The full text of the Rome Statue is available here.  
From a reading of the Rome Statue it appears quite clear the destruction of cultural heritage does in fact already constitute a War Crime.  The issue for many may be the nature of the regime under which the protection of cultural property operates.  
International law is a consensual regime (States must agree to be bound by it), which some may view as a flaw of the system.  It is suggested however that this is inaccurate, as this is how the system was designed: States cannot be bound by international law e.g. treaties unless they have agreed to be so bound.  The same can also be said of the jurisdiction of the ICC in that States must implement the Rome Statue and invite the ICCs and its Prosecutors jurisdiction.  There are however other means through which the Prosecutor of the ICC may investigate and prosecute crimes regarding the destruction of cultural property:
  • Either a State which is not a party to the Rome Statue may accept the jurisdiction of the ICC under Article 12; or
  • The Security Council of the United Nations may refer a matter to the ICC for its determination under Article 13.

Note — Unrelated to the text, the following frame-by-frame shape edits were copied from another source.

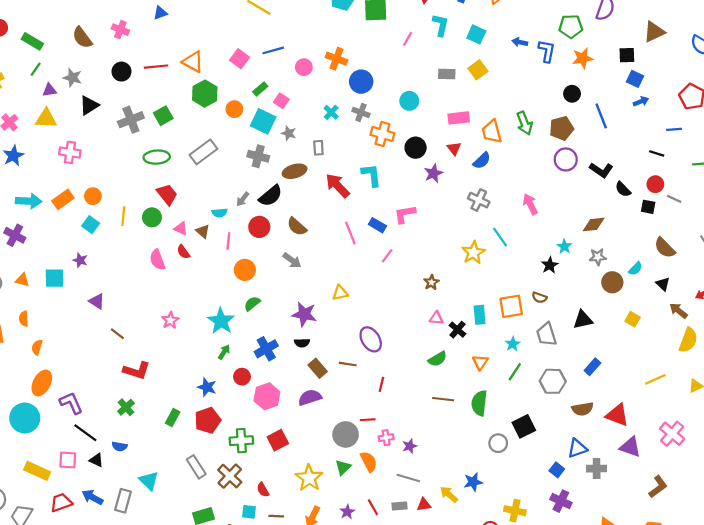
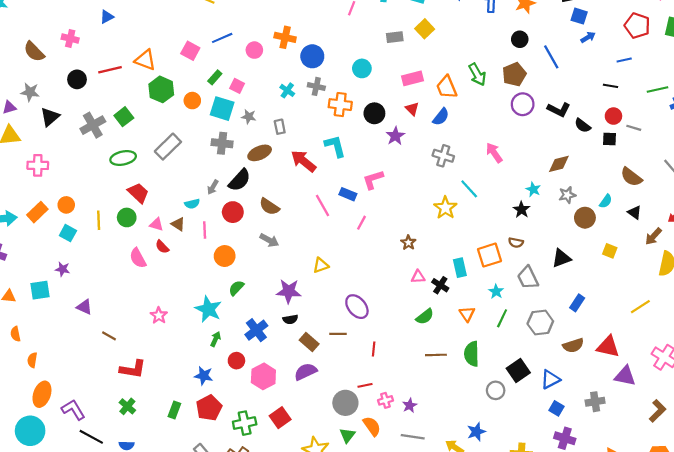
brown arrow: (678, 311) -> (653, 236), turned -78
blue triangle: (577, 448) -> (550, 379), moved

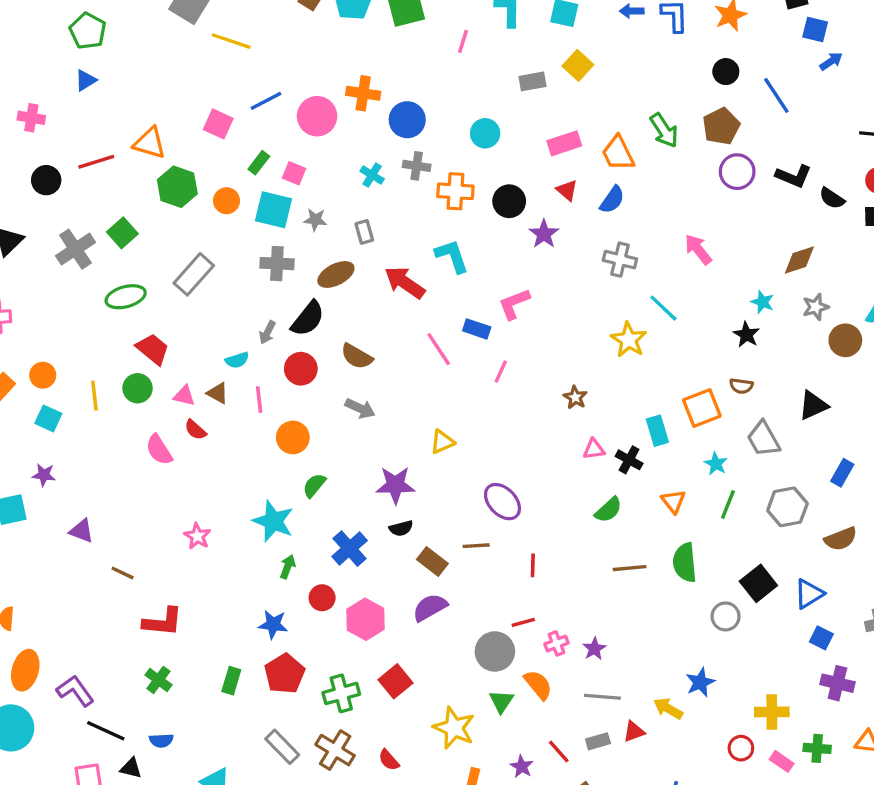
pink circle: (254, 50) -> (317, 116), size x1.5

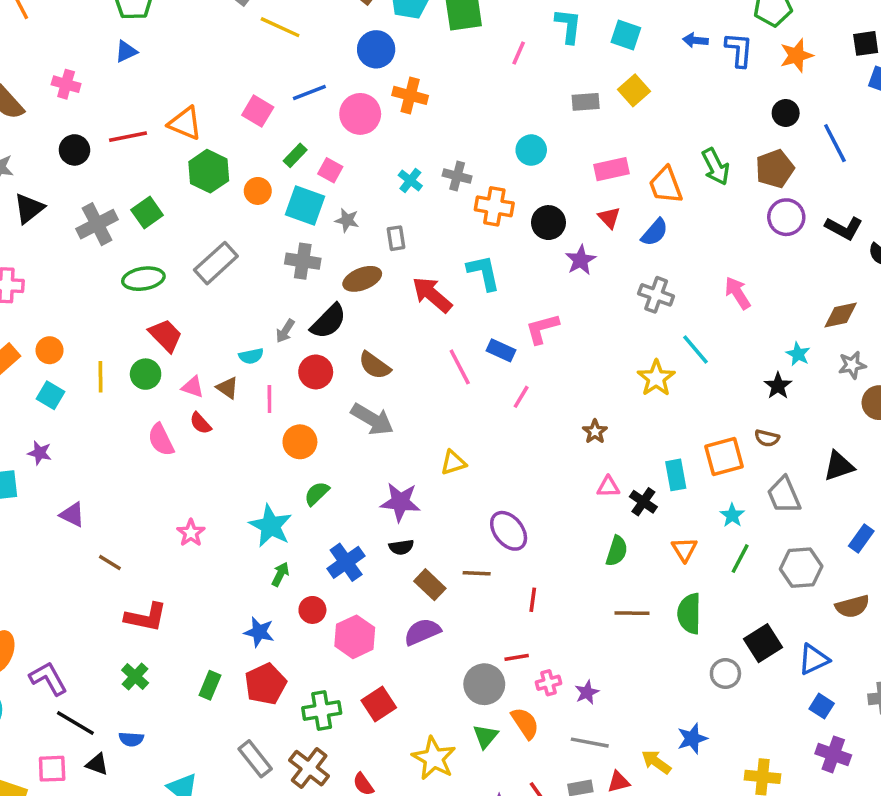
blue circle: (407, 120) -> (376, 49), moved
gray arrow: (360, 408) -> (372, 419), size x1.4
green semicircle: (608, 510) -> (617, 551), turned -36

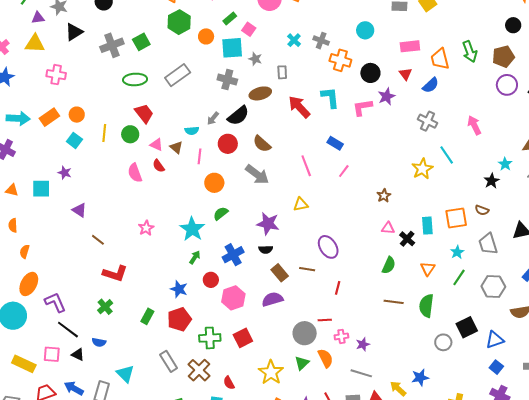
cyan square: (305, 206) -> (232, 48), turned -30
pink L-shape: (542, 329) -> (362, 107), moved
pink line: (460, 367) -> (306, 166), moved

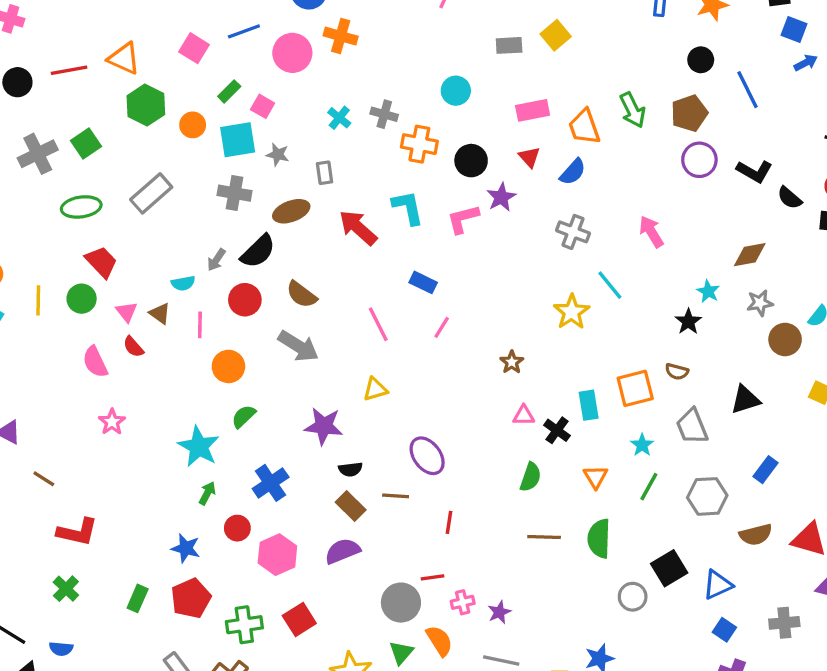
pink triangle: (156, 145) -> (127, 312), turned 32
pink star: (146, 228) -> (112, 422), moved
black semicircle: (266, 250) -> (350, 469), moved

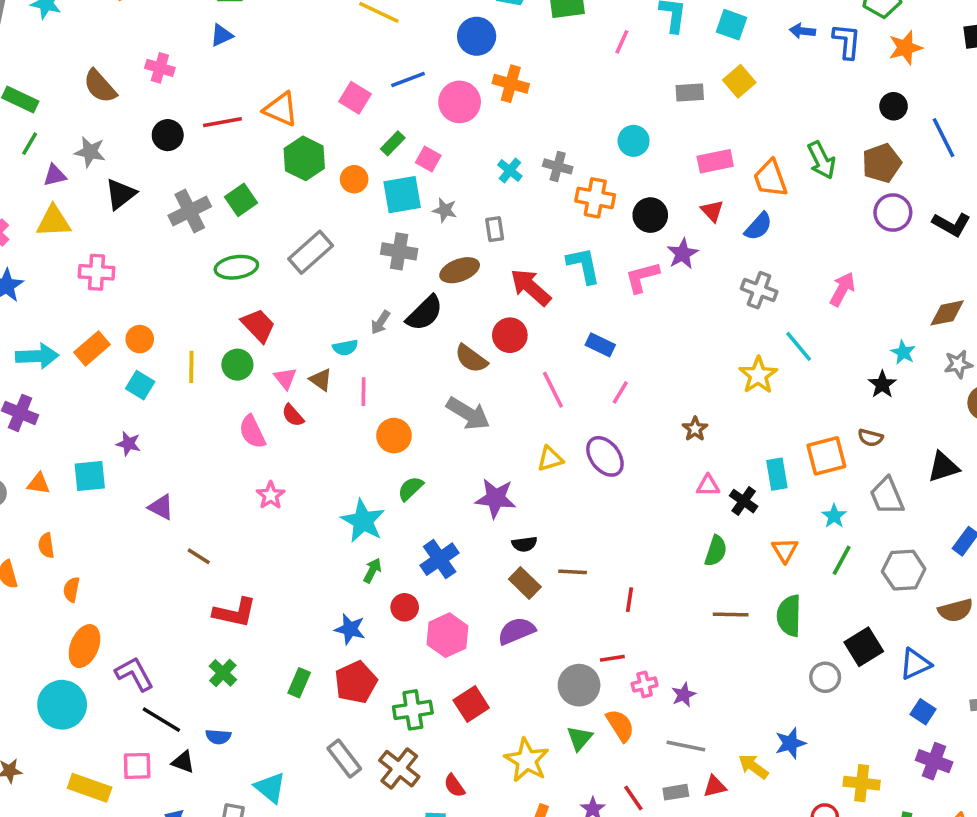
pink arrow: (651, 232) -> (842, 289), turned 60
red circle: (245, 300) -> (510, 335), moved
purple ellipse: (427, 456) -> (605, 456), moved

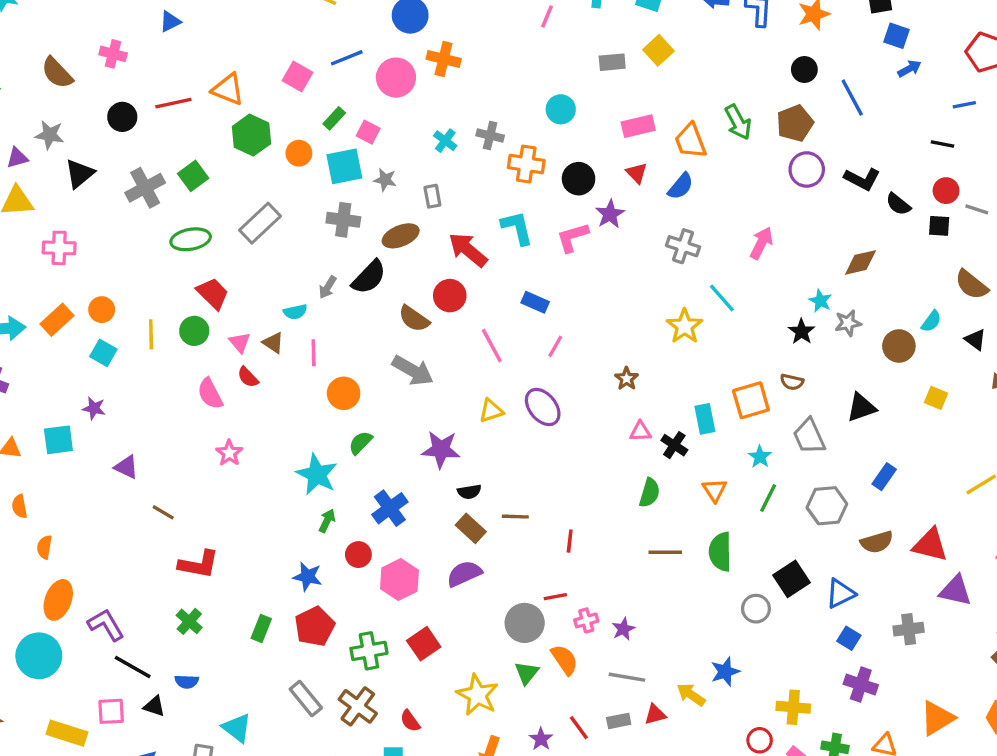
gray star: (958, 364) -> (848, 323), moved

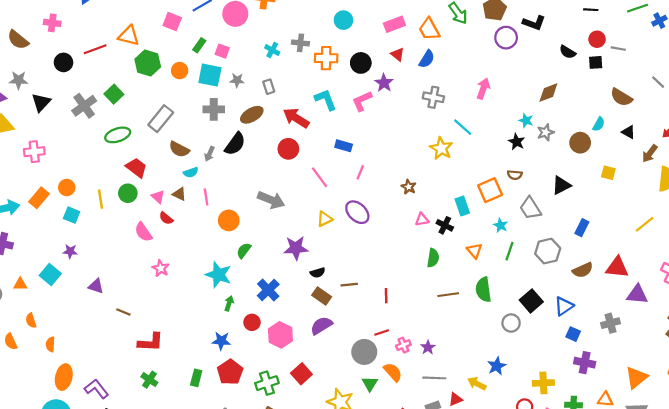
cyan square: (344, 166) -> (210, 75), turned 30
black L-shape: (862, 179) -> (534, 23), moved
brown semicircle: (414, 319) -> (179, 149), moved
cyan square: (58, 440) -> (50, 275), turned -36

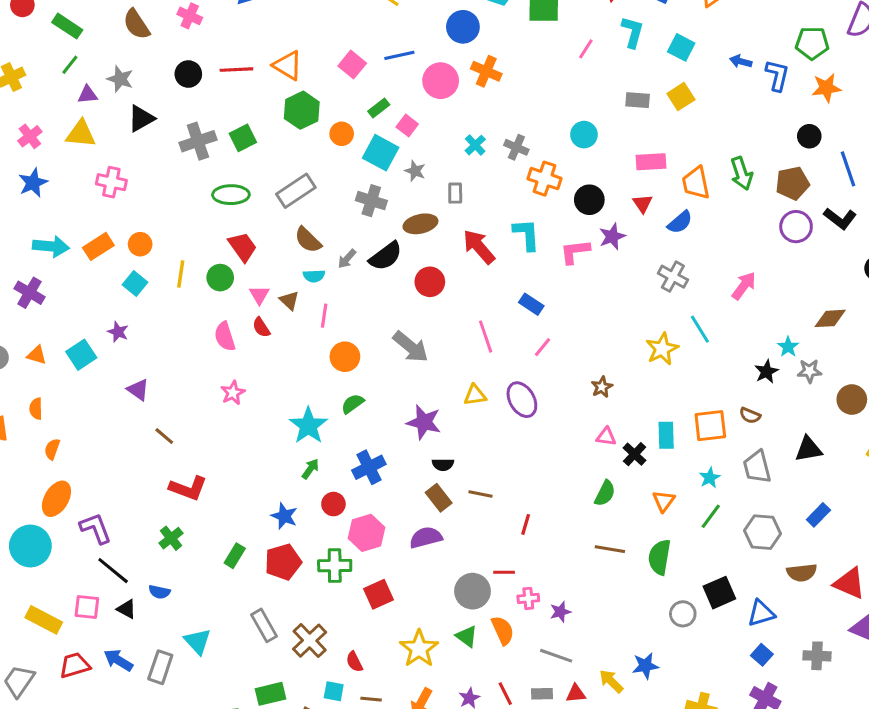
red circle: (288, 149) -> (430, 282), moved
green cross: (267, 383) -> (335, 566), moved
green triangle: (370, 384) -> (467, 636), turned -42

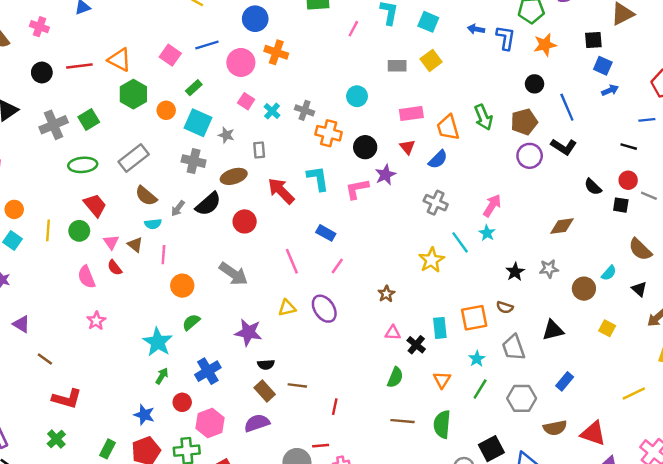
pink square: (407, 125) -> (246, 101), moved
cyan star: (788, 347) -> (487, 233), moved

Notwithstanding the avenues that may be pursued to bring a matter before the ICC, many may feel that this is not sufficient to adequately protect cultural heritage.  This may be for a number of reasons:  the consensual nature of international law; or as has been argued by other commentators, the law as it stands is not sophisticated enough to be of real benefit.   It is beyond the scope of this blog article to enter into these debates. 
The point however is to illustrate that, contrary to what has been reported  international law does classify the destruction of cultural heritage as a War Crime.  Further, there is machinery to deal with these infringements as and when they occur.  Whether or not the regime is satisfactory however, remains subject to debate.